The expected response is an exact repetition of every record, with images excluded.

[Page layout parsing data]
· · · ·
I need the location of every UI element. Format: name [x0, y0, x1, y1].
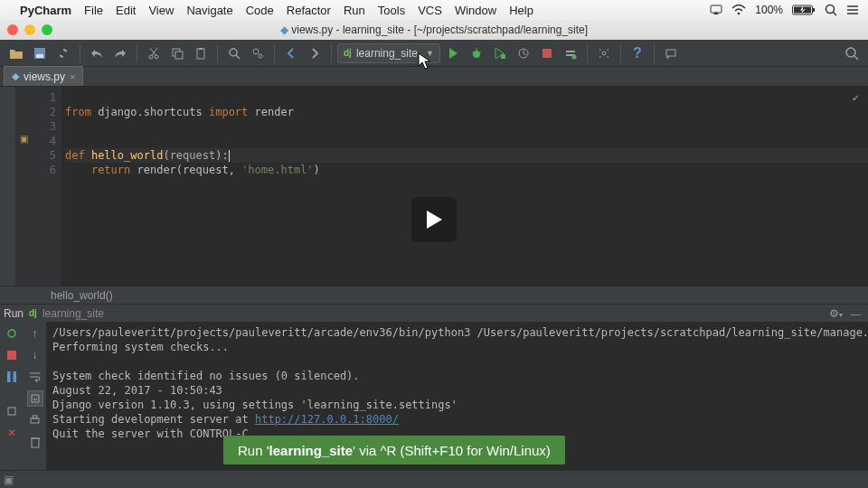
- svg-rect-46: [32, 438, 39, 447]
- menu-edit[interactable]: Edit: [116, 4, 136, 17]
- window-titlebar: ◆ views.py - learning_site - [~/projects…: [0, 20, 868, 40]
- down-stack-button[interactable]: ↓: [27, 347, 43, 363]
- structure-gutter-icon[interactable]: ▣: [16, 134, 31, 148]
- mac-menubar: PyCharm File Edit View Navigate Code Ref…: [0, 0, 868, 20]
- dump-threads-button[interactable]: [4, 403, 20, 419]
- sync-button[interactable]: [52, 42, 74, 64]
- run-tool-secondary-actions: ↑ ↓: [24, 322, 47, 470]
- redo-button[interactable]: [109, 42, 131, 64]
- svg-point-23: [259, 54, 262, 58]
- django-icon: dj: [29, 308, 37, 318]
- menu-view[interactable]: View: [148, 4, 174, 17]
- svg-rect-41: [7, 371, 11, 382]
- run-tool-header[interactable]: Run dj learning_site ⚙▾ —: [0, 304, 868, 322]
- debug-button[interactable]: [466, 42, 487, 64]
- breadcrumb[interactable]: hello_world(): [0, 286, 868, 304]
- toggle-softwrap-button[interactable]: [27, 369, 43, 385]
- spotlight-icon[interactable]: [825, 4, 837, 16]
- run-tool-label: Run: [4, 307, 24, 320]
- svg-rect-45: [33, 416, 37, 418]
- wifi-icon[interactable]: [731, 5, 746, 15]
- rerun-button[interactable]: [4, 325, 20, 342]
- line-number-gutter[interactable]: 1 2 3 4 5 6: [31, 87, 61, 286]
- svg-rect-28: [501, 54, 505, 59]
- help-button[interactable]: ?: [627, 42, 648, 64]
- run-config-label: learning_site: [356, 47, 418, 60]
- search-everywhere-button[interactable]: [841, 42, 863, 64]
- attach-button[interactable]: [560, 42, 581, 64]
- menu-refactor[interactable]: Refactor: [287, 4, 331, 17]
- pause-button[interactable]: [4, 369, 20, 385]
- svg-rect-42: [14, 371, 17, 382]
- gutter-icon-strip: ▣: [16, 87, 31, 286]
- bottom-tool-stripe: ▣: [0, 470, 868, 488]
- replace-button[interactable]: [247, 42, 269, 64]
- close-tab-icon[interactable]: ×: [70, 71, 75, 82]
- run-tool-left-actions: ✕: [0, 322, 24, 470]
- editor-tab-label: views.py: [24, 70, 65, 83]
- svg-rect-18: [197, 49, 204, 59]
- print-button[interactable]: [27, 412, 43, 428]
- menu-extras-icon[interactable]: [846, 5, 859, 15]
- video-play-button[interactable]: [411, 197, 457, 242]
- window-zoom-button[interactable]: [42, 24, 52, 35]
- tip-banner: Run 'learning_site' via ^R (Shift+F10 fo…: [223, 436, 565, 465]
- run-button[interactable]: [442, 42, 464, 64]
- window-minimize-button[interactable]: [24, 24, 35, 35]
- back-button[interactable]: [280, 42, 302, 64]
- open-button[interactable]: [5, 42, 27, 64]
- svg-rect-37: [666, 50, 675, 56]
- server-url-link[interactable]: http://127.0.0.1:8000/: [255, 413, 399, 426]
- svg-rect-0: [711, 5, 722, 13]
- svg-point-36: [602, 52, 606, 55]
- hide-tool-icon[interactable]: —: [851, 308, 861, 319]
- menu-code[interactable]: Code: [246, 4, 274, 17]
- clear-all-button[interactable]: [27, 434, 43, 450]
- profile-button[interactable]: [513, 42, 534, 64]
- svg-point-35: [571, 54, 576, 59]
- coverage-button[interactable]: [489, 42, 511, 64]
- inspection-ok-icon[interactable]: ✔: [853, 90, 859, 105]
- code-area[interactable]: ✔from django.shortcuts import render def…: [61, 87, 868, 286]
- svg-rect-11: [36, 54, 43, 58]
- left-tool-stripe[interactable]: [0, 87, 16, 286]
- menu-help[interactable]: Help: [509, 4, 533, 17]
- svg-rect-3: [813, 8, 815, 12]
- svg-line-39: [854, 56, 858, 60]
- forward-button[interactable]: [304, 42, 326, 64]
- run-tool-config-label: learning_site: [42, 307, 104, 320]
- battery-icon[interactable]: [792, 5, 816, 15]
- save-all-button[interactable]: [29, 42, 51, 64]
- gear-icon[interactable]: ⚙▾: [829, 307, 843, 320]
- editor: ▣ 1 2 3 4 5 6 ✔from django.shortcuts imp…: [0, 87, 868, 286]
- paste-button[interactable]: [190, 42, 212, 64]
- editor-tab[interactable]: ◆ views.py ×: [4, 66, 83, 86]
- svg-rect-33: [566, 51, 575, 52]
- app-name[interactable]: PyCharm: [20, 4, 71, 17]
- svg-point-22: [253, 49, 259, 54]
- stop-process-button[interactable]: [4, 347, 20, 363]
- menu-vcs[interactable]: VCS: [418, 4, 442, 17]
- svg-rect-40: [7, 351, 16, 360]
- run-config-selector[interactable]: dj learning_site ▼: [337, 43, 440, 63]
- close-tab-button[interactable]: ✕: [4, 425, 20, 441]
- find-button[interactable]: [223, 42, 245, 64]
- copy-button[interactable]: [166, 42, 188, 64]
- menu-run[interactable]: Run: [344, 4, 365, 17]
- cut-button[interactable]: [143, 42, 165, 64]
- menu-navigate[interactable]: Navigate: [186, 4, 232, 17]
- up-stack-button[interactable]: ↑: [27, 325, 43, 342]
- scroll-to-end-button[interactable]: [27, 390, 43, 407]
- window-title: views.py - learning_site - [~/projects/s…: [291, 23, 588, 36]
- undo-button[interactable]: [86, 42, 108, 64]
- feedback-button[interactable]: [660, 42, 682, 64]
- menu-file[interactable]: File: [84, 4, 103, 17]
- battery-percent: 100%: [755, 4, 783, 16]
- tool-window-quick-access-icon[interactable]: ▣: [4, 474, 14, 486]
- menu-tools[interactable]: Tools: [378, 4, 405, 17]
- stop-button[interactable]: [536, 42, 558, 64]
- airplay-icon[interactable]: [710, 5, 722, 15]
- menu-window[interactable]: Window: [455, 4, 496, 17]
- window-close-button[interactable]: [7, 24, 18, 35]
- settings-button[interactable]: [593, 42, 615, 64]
· · · ·
- Result of the exercise -
I need the location of every UI element. Format: name [x0, y0, x1, y1].
- svg-rect-46: [32, 438, 39, 447]
- menu-edit[interactable]: Edit: [116, 4, 136, 17]
- window-titlebar: ◆ views.py - learning_site - [~/projects…: [0, 20, 868, 40]
- down-stack-button[interactable]: ↓: [27, 347, 43, 363]
- structure-gutter-icon[interactable]: ▣: [16, 134, 31, 148]
- mac-menubar: PyCharm File Edit View Navigate Code Ref…: [0, 0, 868, 20]
- dump-threads-button[interactable]: [4, 403, 20, 419]
- sync-button[interactable]: [52, 42, 74, 64]
- run-tool-secondary-actions: ↑ ↓: [24, 322, 47, 470]
- redo-button[interactable]: [109, 42, 131, 64]
- svg-point-23: [259, 54, 262, 58]
- django-icon: dj: [29, 308, 37, 318]
- menu-view[interactable]: View: [148, 4, 174, 17]
- svg-rect-41: [7, 371, 11, 382]
- run-tool-header[interactable]: Run dj learning_site ⚙▾ —: [0, 304, 868, 322]
- debug-button[interactable]: [466, 42, 487, 64]
- breadcrumb[interactable]: hello_world(): [0, 286, 868, 304]
- toggle-softwrap-button[interactable]: [27, 369, 43, 385]
- spotlight-icon[interactable]: [825, 4, 837, 16]
- run-tool-label: Run: [4, 307, 24, 320]
- svg-rect-45: [33, 416, 37, 418]
- wifi-icon[interactable]: [731, 5, 746, 15]
- rerun-button[interactable]: [4, 325, 20, 342]
- line-number-gutter[interactable]: 1 2 3 4 5 6: [31, 87, 61, 286]
- svg-rect-28: [501, 54, 505, 59]
- help-button[interactable]: ?: [627, 42, 648, 64]
- run-config-label: learning_site: [356, 47, 418, 60]
- search-everywhere-button[interactable]: [841, 42, 863, 64]
- attach-button[interactable]: [560, 42, 581, 64]
- menu-refactor[interactable]: Refactor: [287, 4, 331, 17]
- pause-button[interactable]: [4, 369, 20, 385]
- svg-rect-42: [14, 371, 17, 382]
- gutter-icon-strip: ▣: [16, 87, 31, 286]
- bottom-tool-stripe: ▣: [0, 470, 868, 488]
- replace-button[interactable]: [247, 42, 269, 64]
- close-tab-icon[interactable]: ×: [70, 71, 75, 82]
- run-tool-left-actions: ✕: [0, 322, 24, 470]
- editor-tab-label: views.py: [24, 70, 65, 83]
- svg-rect-18: [197, 49, 204, 59]
- print-button[interactable]: [27, 412, 43, 428]
- menu-extras-icon[interactable]: [846, 5, 859, 15]
- video-play-button[interactable]: [411, 197, 457, 242]
- window-zoom-button[interactable]: [42, 24, 52, 35]
- tip-banner: Run 'learning_site' via ^R (Shift+F10 fo…: [223, 436, 565, 465]
- run-button[interactable]: [442, 42, 464, 64]
- window-minimize-button[interactable]: [24, 24, 35, 35]
- back-button[interactable]: [280, 42, 302, 64]
- open-button[interactable]: [5, 42, 27, 64]
- svg-rect-37: [666, 50, 675, 56]
- server-url-link[interactable]: http://127.0.0.1:8000/: [255, 413, 399, 426]
- svg-rect-0: [711, 5, 722, 13]
- svg-point-36: [602, 52, 606, 55]
- hide-tool-icon[interactable]: —: [851, 308, 861, 319]
- menu-code[interactable]: Code: [246, 4, 274, 17]
- clear-all-button[interactable]: [27, 434, 43, 450]
- profile-button[interactable]: [513, 42, 534, 64]
- svg-point-35: [571, 54, 576, 59]
- coverage-button[interactable]: [489, 42, 511, 64]
- inspection-ok-icon[interactable]: ✔: [853, 90, 859, 105]
- code-area[interactable]: ✔from django.shortcuts import render def…: [61, 87, 868, 286]
- svg-rect-11: [36, 54, 43, 58]
- left-tool-stripe[interactable]: [0, 87, 16, 286]
- menu-help[interactable]: Help: [509, 4, 533, 17]
- svg-rect-3: [813, 8, 815, 12]
- svg-line-39: [854, 56, 858, 60]
- forward-button[interactable]: [304, 42, 326, 64]
- run-tool-config-label: learning_site: [42, 307, 104, 320]
- battery-icon[interactable]: [792, 5, 816, 15]
- save-all-button[interactable]: [29, 42, 51, 64]
- gear-icon[interactable]: ⚙▾: [829, 307, 843, 320]
- editor: ▣ 1 2 3 4 5 6 ✔from django.shortcuts imp…: [0, 87, 868, 286]
- paste-button[interactable]: [190, 42, 212, 64]
- editor-tab[interactable]: ◆ views.py ×: [4, 66, 83, 86]
- svg-rect-33: [566, 51, 575, 52]
- app-name[interactable]: PyCharm: [20, 4, 71, 17]
- svg-point-22: [253, 49, 259, 54]
- stop-process-button[interactable]: [4, 347, 20, 363]
- menu-vcs[interactable]: VCS: [418, 4, 442, 17]
- svg-rect-40: [7, 351, 16, 360]
- run-config-selector[interactable]: dj learning_site ▼: [337, 43, 440, 63]
- close-tab-button[interactable]: ✕: [4, 425, 20, 441]
- find-button[interactable]: [223, 42, 245, 64]
- copy-button[interactable]: [166, 42, 188, 64]
- menu-run[interactable]: Run: [344, 4, 365, 17]
- cut-button[interactable]: [143, 42, 165, 64]
- menu-navigate[interactable]: Navigate: [186, 4, 232, 17]
- up-stack-button[interactable]: ↑: [27, 325, 43, 342]
- scroll-to-end-button[interactable]: [27, 390, 43, 407]
- window-title: views.py - learning_site - [~/projects/s…: [291, 23, 588, 36]
- undo-button[interactable]: [86, 42, 108, 64]
- feedback-button[interactable]: [660, 42, 682, 64]
- menu-file[interactable]: File: [84, 4, 103, 17]
- battery-percent: 100%: [755, 4, 783, 16]
- tool-window-quick-access-icon[interactable]: ▣: [4, 474, 14, 486]
- menu-tools[interactable]: Tools: [378, 4, 405, 17]
- stop-button[interactable]: [536, 42, 558, 64]
- airplay-icon[interactable]: [710, 5, 722, 15]
- menu-window[interactable]: Window: [455, 4, 496, 17]
- window-close-button[interactable]: [7, 24, 18, 35]
- settings-button[interactable]: [593, 42, 615, 64]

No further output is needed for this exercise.